The problem ▸ Identify each line in the records below that contains the word "phone", and copy it.
[[ Entries shown open ]]
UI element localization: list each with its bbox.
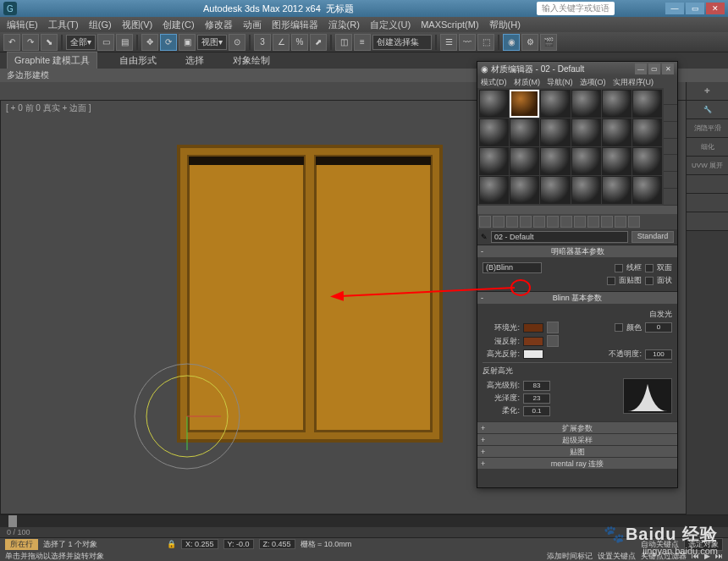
assign-material-button[interactable] [506, 216, 518, 228]
selfillum-spinner[interactable]: 0 [645, 322, 672, 333]
material-id-button[interactable] [574, 216, 586, 228]
coord-x[interactable]: X: 0.255 [181, 539, 218, 549]
make-unique-button[interactable] [547, 216, 559, 228]
mat-slot[interactable] [510, 147, 539, 175]
menu-graph[interactable]: 图形编辑器 [272, 19, 318, 31]
rollout-shader[interactable]: 明暗器基本参数 [477, 245, 677, 257]
facemap-check[interactable] [607, 277, 615, 285]
mirror-button[interactable]: ◫ [335, 34, 352, 51]
link-button[interactable]: ⬊ [41, 34, 58, 51]
video-check-button[interactable] [664, 155, 677, 172]
go-parent-button[interactable] [615, 216, 626, 228]
layers-button[interactable]: ☰ [440, 34, 457, 51]
named-selset[interactable]: 创建选择集 [372, 35, 432, 50]
keymode-dropdown[interactable]: 选定对象 [684, 538, 723, 551]
options-button[interactable] [664, 189, 677, 206]
wireframe-check[interactable] [615, 264, 623, 272]
rollout-maps[interactable]: 贴图 [477, 445, 677, 457]
time-slider[interactable] [8, 515, 17, 527]
cmd-slot[interactable] [687, 194, 728, 212]
selection-filter[interactable]: 全部 ▾ [66, 35, 96, 50]
get-material-button[interactable] [479, 216, 491, 228]
ambient-swatch[interactable] [523, 323, 543, 333]
move-button[interactable]: ✥ [141, 34, 158, 51]
mat-slot[interactable] [632, 90, 662, 118]
cmd-item[interactable]: 消隐平滑 [687, 119, 728, 138]
pivot-button[interactable]: ⊙ [229, 34, 245, 51]
diffuse-map-button[interactable] [547, 335, 559, 347]
select-button[interactable]: ▭ [97, 34, 114, 51]
scale-button[interactable]: ▣ [179, 34, 196, 51]
mat-menu-mode[interactable]: 模式(D) [481, 77, 507, 88]
minimize-button[interactable]: — [665, 3, 684, 14]
help-search[interactable]: 输入关键字或短语 [537, 2, 615, 15]
tab-freeform[interactable]: 自由形式 [113, 52, 163, 69]
maximize-button[interactable]: ▭ [686, 3, 704, 14]
mat-slot[interactable] [632, 147, 662, 175]
cmd-item[interactable]: 细化 [687, 138, 728, 157]
keyfilter-button[interactable]: 关键点过滤器 [641, 551, 687, 562]
rotate-gizmo[interactable] [132, 361, 242, 471]
sample-type-button[interactable] [664, 88, 677, 105]
ref-coord[interactable]: 视图 ▾ [197, 35, 227, 50]
menu-render[interactable]: 渲染(R) [328, 19, 360, 31]
cmd-tab-create[interactable]: ✚ [687, 82, 728, 101]
coord-z[interactable]: Z: 0.455 [259, 539, 295, 549]
faceted-check[interactable] [645, 277, 654, 285]
gloss-spinner[interactable]: 23 [523, 393, 550, 404]
rollout-supersample[interactable]: 超级采样 [477, 433, 677, 445]
viewport-label[interactable]: [ + 0 前 0 真实 + 边面 ] [6, 102, 91, 114]
go-sibling-button[interactable] [628, 216, 640, 228]
menu-help[interactable]: 帮助(H) [489, 19, 521, 31]
reset-button[interactable] [520, 216, 532, 228]
mat-slot[interactable] [479, 90, 509, 118]
menu-group[interactable]: 组(G) [89, 19, 112, 31]
selfillum-check[interactable] [615, 323, 623, 332]
twosided-check[interactable] [645, 264, 654, 272]
angle-snap-button[interactable]: ∠ [273, 34, 290, 51]
menu-view[interactable]: 视图(V) [122, 19, 153, 31]
menu-create[interactable]: 创建(C) [163, 19, 194, 31]
menu-tools[interactable]: 工具(T) [48, 19, 79, 31]
mat-slot[interactable] [571, 176, 601, 204]
background-button[interactable] [664, 122, 677, 139]
autokey-button[interactable]: 自动关键点 [641, 539, 679, 550]
rollout-mentalray[interactable]: mental ray 连接 [477, 457, 677, 469]
mat-slot[interactable] [571, 147, 601, 175]
uv-tile-button[interactable] [664, 139, 677, 156]
redo-button[interactable]: ↷ [22, 34, 39, 51]
mat-slot[interactable] [602, 176, 631, 204]
tab-paint[interactable]: 对象绘制 [226, 52, 277, 69]
cmd-tab-modify[interactable]: 🔧 [687, 101, 728, 119]
setkey-button[interactable]: 设置关键点 [598, 551, 636, 562]
mat-slot[interactable] [632, 118, 662, 146]
soften-spinner[interactable]: 0.1 [523, 406, 550, 416]
show-result-button[interactable] [601, 216, 613, 228]
preview-button[interactable] [664, 172, 677, 189]
mat-slot[interactable] [540, 118, 570, 146]
sample-scrollbar[interactable] [477, 206, 677, 214]
rollout-extended[interactable]: 扩展参数 [477, 421, 677, 433]
mat-slot[interactable] [602, 90, 631, 118]
opacity-spinner[interactable]: 100 [645, 349, 672, 360]
play-fwd-button[interactable]: ⏭ [715, 552, 723, 560]
mat-slot[interactable] [479, 147, 509, 175]
rollout-blinn[interactable]: Blinn 基本参数 [477, 292, 677, 304]
tab-graphite[interactable]: Graphite 建模工具 [7, 52, 97, 69]
material-name-input[interactable] [491, 231, 628, 243]
menu-edit[interactable]: 编辑(E) [7, 19, 38, 31]
play-button[interactable]: ▶ [704, 552, 710, 560]
material-editor-titlebar[interactable]: ◉ 材质编辑器 - 02 - Default — ▭ ✕ [477, 62, 677, 76]
mat-menu-options[interactable]: 选项(O) [580, 77, 606, 88]
material-type-button[interactable]: Standard [631, 231, 674, 243]
mat-slot[interactable] [540, 176, 570, 204]
mat-slot[interactable] [479, 176, 509, 204]
menu-maxscript[interactable]: MAXScript(M) [421, 19, 478, 30]
dialog-close[interactable]: ✕ [662, 63, 674, 74]
addtime-button[interactable]: 添加时间标记 [547, 551, 593, 562]
cmd-slot[interactable] [687, 175, 728, 194]
specular-swatch[interactable] [523, 349, 543, 359]
mat-slot[interactable] [479, 118, 509, 146]
lock-icon[interactable]: 🔒 [167, 540, 176, 548]
put-library-button[interactable] [560, 216, 572, 228]
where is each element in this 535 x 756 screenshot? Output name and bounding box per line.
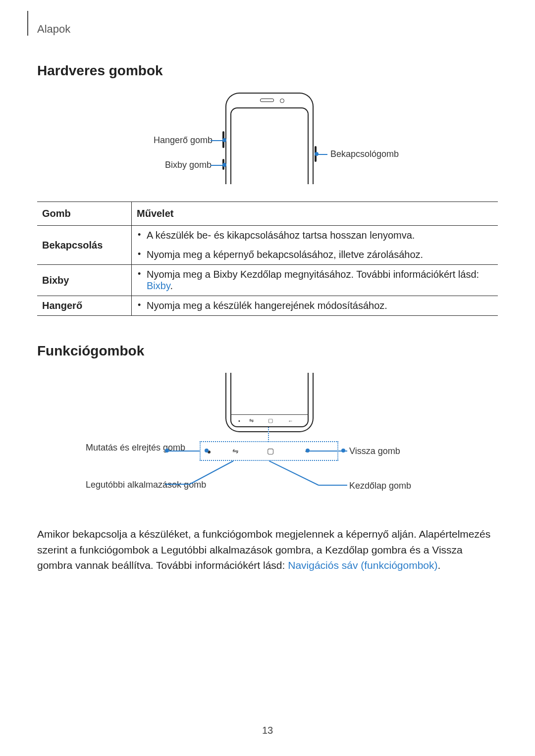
label-show-hide: Mutatás és elrejtés gomb xyxy=(86,442,162,454)
action-bixby-post: . xyxy=(170,280,173,291)
label-recents: Legutóbbi alkalmazások gomb xyxy=(86,479,162,491)
action-power-1: A készülék be- és kikapcsolásához tartsa… xyxy=(132,226,498,246)
phone-bottom-diagram: • ⇋ ▢ ← ⇋ ▢ ← Mutatás és elrejtés gomb L… xyxy=(37,373,498,516)
key-name-power: Bekapcsolás xyxy=(37,226,132,265)
phone-outline xyxy=(225,93,314,184)
section-title-hardware-keys: Hardveres gombok xyxy=(37,63,498,79)
link-bixby[interactable]: Bixby xyxy=(147,280,170,291)
phone-top-diagram: Hangerő gomb Bixby gomb Bekapcsológomb xyxy=(37,93,498,197)
action-bixby: Nyomja meg a Bixby Kezdőlap megnyitásáho… xyxy=(132,265,498,296)
label-volume-key: Hangerő gomb xyxy=(154,135,208,146)
description-paragraph: Amikor bekapcsolja a készüléket, a funkc… xyxy=(37,526,498,573)
label-bixby-key: Bixby gomb xyxy=(165,160,208,170)
label-back: Vissza gomb xyxy=(349,446,400,456)
label-home: Kezdőlap gomb xyxy=(349,481,411,491)
svg-line-2 xyxy=(269,461,319,485)
key-name-bixby: Bixby xyxy=(37,265,132,296)
section-title-soft-keys: Funkciógombok xyxy=(37,343,498,359)
breadcrumb: Alapok xyxy=(37,23,498,36)
connector-recents xyxy=(165,459,234,489)
document-page: Alapok Hardveres gombok Hangerő gomb Bix… xyxy=(0,0,535,756)
table-header-action: Művelet xyxy=(132,202,498,226)
connector-dotted xyxy=(268,427,269,442)
page-number: 13 xyxy=(0,725,535,736)
phone-bottom-outline: • ⇋ ▢ ← xyxy=(225,373,314,437)
connector-home xyxy=(269,459,348,489)
label-power-key: Bekapcsológomb xyxy=(330,149,399,159)
action-bixby-text: Nyomja meg a Bixby Kezdőlap megnyitásáho… xyxy=(147,269,479,280)
svg-line-1 xyxy=(190,461,233,484)
key-name-volume: Hangerő xyxy=(37,296,132,316)
table-header-key: Gomb xyxy=(37,202,132,226)
action-volume: Nyomja meg a készülék hangerejének módos… xyxy=(132,296,498,316)
key-actions-table: Gomb Művelet Bekapcsolás A készülék be- … xyxy=(37,202,498,316)
link-nav-bar[interactable]: Navigációs sáv (funkciógombok) xyxy=(288,559,437,571)
paragraph-post: . xyxy=(438,559,441,571)
action-power-2: Nyomja meg a képernyő bekapcsolásához, i… xyxy=(132,245,498,265)
margin-mark xyxy=(27,11,28,36)
home-icon: ▢ xyxy=(267,447,274,455)
recents-icon: ⇋ xyxy=(232,447,239,455)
[[ Entries shown closed ]]
Answer to the problem ▸
phone-bottom-diagram: • ⇋ ▢ ← ⇋ ▢ ← Mutatás és elrejtés gomb L… xyxy=(37,373,498,516)
phone-outline xyxy=(225,93,314,184)
phone-top-diagram: Hangerő gomb Bixby gomb Bekapcsológomb xyxy=(37,93,498,197)
phone-bottom-outline: • ⇋ ▢ ← xyxy=(225,373,314,437)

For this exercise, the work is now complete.